### What this task involves
An exact reproduction of the records is required. Images must be left out.

### Information provided
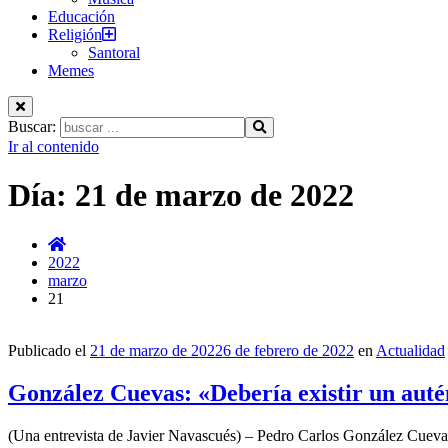
Educación
Religión
Santoral
Memes
Buscar:
Ir al contenido
Día:
21 de marzo de 2022
2022
marzo
21
Publicado el
21 de marzo de 2022
6 de febrero de 2022
en
Actualidad
González Cuevas: «Debería existir un autén
(Una entrevista de Javier Navascués) – Pedro Carlos González Cuevas es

### Written solution
Educación
Religión
Santoral
Memes
Buscar:
Ir al contenido
Día:
21 de marzo de 2022
2022
marzo
21
Publicado el
21 de marzo de 2022
6 de febrero de 2022
en
Actualidad
González Cuevas: «Debería existir un autén
(Una entrevista de Javier Navascués) – Pedro Carlos González Cuevas es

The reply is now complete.